3- Os reformados que
vão ter um aumento de 9%, tão propagandeado pelo governo,
são apenas 10.667, ou seja, 0,4% do total de reformados
do nosso País (quadro II) .
4-
O reformados do regime não contributivo Pensão Social e
Pensão Especial das Actividades Agrícolas - , cujo número
ronda os 400.000,
cuja pensão média actual é apenas de 179,22 euros por
mês, o que determina que a maioria deles vivam em situação
de miséria,
vão ter um aumento de apenas 9,43 euros por mês (+ 5,3%), ou seja,
de 31 cêntimos por dia
(quadro III).
5- Enquanto se verificam estes aumentos possíveis como
afirma o ministro da Segurança Social e da Família,
as receitas não cobradas pela segurança social devido à
evasão, fraude e a múltiplas isenções atingiu,
só no período compreendido entre 1999 e 2003, 9.582,3
milhões de euros, ou seja, a Segurança Social perdeu em
média de 1.916,4 milhões de euros de receita por ano (384,2
milhões de contos, na antiga moeda
- quadro IV) por falta de medidas adequadas.

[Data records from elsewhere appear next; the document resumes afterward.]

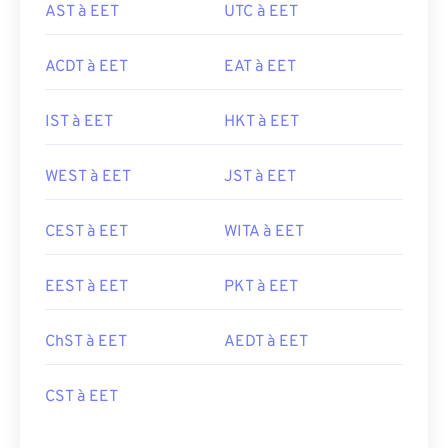
AST à EET
UTC à EET
ACDT à EET
EAT à EET
IST à EET
HKT à EET
WEST à EET
JST à EET
CEST à EET
WITA à EET
EEST à EET
PKT à EET
ChST à EET
AEDT à EET
CST à EET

6- Contrariamente àquilo que o governo pretende fazer crer
a convergência das pensões mínimas para o salário
mínimo nacional não significa que as pensões sejam em 2007
iguais ao salário mínimo nacional,
mas apenas a 44,5% do salário mínimo nacional no caso da
Pensão Social, a 53,4% no caso da Pensão dos Agrícolas,
e entre 58%
(para os com menos 15 anos de descontos para a Segurança Social)
e 89% do salário mínimo nacional
(para os com mais de 40 anos de descontos)
no caso das pensões regulamentares , também chamadas
pensões mínimas , do Regime Geral.
|
O governo já anunciou o aumento das pensões de reforma a vigorar
a partir de 1 de Dezembro de 2004, portanto durante o ano de 2005. E de acordo
com o que foi divulgado pelo órgãos de comunicação
social, os aumentos vão variar entre 2,3% e 9%.
A maioria dos órgãos de comunicação deu igual
projecção ao aumento de 2,3% como ao de 9%, como tivessem igual
peso, e relativamente às justificações apresentadas pelo
governo maior justiça social, convergência das
pensões mínimas para o salário mínimo nacional, e
aumentos possíveis para as subidas tão baixas das
pensões limitaram-se a repetir as afirmações do governo
como fossem verdades inquestionáveis.
No entanto, a realidade é diferente. E para que o leitor possa tirar as
suas próprias conclusões vamos procurar fornecer neste estudo as
informações indispensáveis.
OS DIFERENTES REGIMES DE PENSÕES QUE EXISTEM NA SEGURANÇA SOCIAL
O número total de reformados existentes actualmente em Portugal ronda os
2.600.000, ou seja, mais de 25% da população portuguesa total.
Estes 2.600.000 reformados encontram-se repartidos da seguinte forma:-
(1) Regime contributivo:
2.200.000 reformados divididos em dois grandes grupos: (a) Reformados que
recebem pensões estatutárias; (b) Reformados que recebem
pensões regulamentares, também chamadas pensões
mínimas;
(2) Regime não contributivo
dividido também em dois grupos: (a) Reformados que recebem a
Pensão Social; (b) Reformados do Regime Especial dos Agrícolas.
Mas expliquemos melhor o que são cada um destes regimes e depois os
grupos em que se dividem.
O
regime contributivo
abrange todos os trabalhadores que estão no Regime Geral da
Segurança Social, nomeadamente os trabalhadores por conta de outrem.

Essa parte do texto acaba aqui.